Há 30 anos a Timbalada lançava seu clássico disco de estreia com fortes influências do samba junino e pitadas caribenhas!
“Oh dona da casa, por Nossa Senhora, dai-me o que beber senão eu vou me embora”
Afirmar que existe uma música baiana antes e depois da Timbalada, não é nenhum exagero. Porém, essa afirmação precisa ser realçada pelo forte papel desenvolvido pelos sambas juninos na transposição do samba feito nos terreiros de candomblé ou sambas de caboclo, para as ruas da cidade de Salvador durante os festejos juninos. Gerando um importante movimento que ao longo dos anos e por diversos motivos foi sendo apagado da história do desenvolvimento da música afro da Bahia.
O samba junino é uma manifestação típica da cidade de Salvador, porém o movimento de durante os festejos juninos reunir um grupo de músicos a tocar samba de roda e passar de porta em porta das casas cantando, sendo recebidos para comer e beber, possui registros também no Recôncavo baiano. Esse movimento iniciado primeiramente com poucas pessoas numa dimensão comunitária, cresce durante os anos 70, para a criação de agremiações organizadas de samba junino, que não mais passariam de casa em casa, comendo e bebendo, mas se uniam em seus bairros para desfilar, soltando fogos, com camisas personalizadas, mulheres dançando como rainhas do grupo e em grandes números.
Por pelo menos duas décadas, os sambas juninos de Salvador, foram responsáveis por serem vitrines “profanas” de músicos, muitos deles com origens e cargos de ogans e alabês em terreiros de candomblé. Ao mesmo tempo, espalhava pela cidade uma forma de se fazer samba que deriva musicalmente dos sambas de caboclo e do samba de roda do Recôncavo. Recebendo tratamentos e formas criativas diversas com desenvolvimento de convenções, de levadas, com a inclusão de instrumentos para além da formação clássica composta por timbau, tamborim e surdo ou marcação.
Eram nesses espaços criativos, espalhados principalmente pelos bairros do Nordeste de Amaralina, Garcia, Engenho Velho da Federação, Engenho Velho de Brotas e adjacências que muitos nomes de renome da percussão baiana surgiram, como também serviram de espaços de estudo rítmico para outros grandes nomes que não são oriundos do movimento. Ramiro Musotto (argentino radicado na Bahia), Valtinho (Chiclete Com Banana), Carlinhos Brown, Wesley Rangel (dono dos estúdio WR).

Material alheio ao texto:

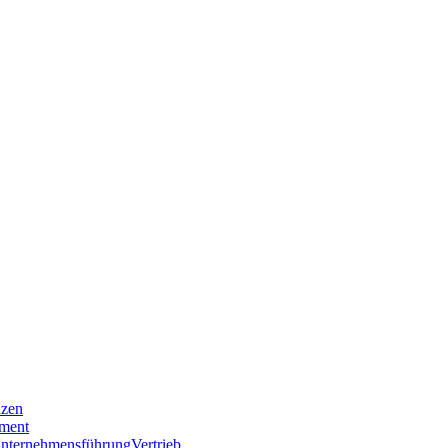
nzen
ment
nternehmensführung
Vertrieb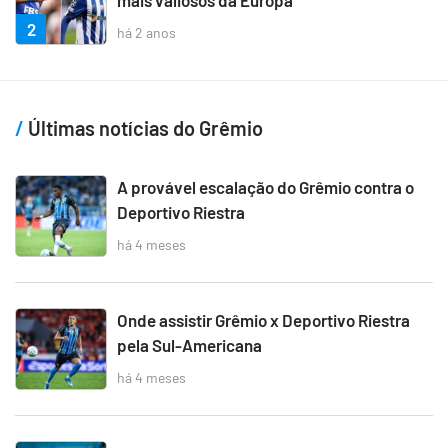
mais valiosos da Europa
2
há 2 anos
Últimas notícias do Grêmio
A provável escalação do Grêmio contra o
Deportivo Riestra
há 4 meses
Onde assistir Grêmio x Deportivo Riestra
pela Sul-Americana
há 4 meses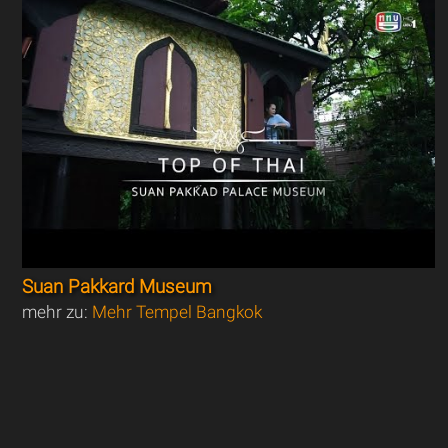
Suan Pakkard Museum
mehr zu:
Mehr Tempel Bangkok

Carlinhos Brown do Acordes Verdes à Nova Iorque
Longe de ser o inventor ou de ter colocado o timbau de pé – pois o instrumento já era tocado deitado por afoxés – Carlinhos Brown com a sua veia criativa e pesquisadora, além da sua forte trajetória na história da música baiana e brasileira, foi o responsável por entender a força e as possibilidades que os sambas juninos continham. E a partir disso, propor com uma mescla de influências e trânsitos organizativos e estruturais, que continha como fonte, o samba junino ou samba duro, a música caribenha e o samba-reggae, uma nova forma musical percussiva.

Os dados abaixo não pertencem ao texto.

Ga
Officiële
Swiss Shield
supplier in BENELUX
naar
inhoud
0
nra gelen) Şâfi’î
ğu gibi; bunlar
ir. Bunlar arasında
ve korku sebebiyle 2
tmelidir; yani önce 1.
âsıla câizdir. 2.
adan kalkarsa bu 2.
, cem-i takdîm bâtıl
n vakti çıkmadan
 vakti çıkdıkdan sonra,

Desde de 1979, Carlinhos junto a Tony Mola integrava a cozinha inovadora da banda Acordes Verdes que acompanhava Luiz Caldas. Antes disso, Brown já havia tido uma rápida passagem pela clássica banda de rock Mar Revolto. Do final dos anos setenta com então 17 anos até o começo dos anos 90, Carlinhos Brown alicerçou uma carreira como um dos mais importantes percussionistas e compositor da música baiana e brasileira. Acumulando “hits” carnavalescos e músicas que estouraram nas rádios baianas desde os anos 80, Brown vinha em uma crescente criativa muito forte, que o levou a ser percussionista e compositor de Caetano Veloso.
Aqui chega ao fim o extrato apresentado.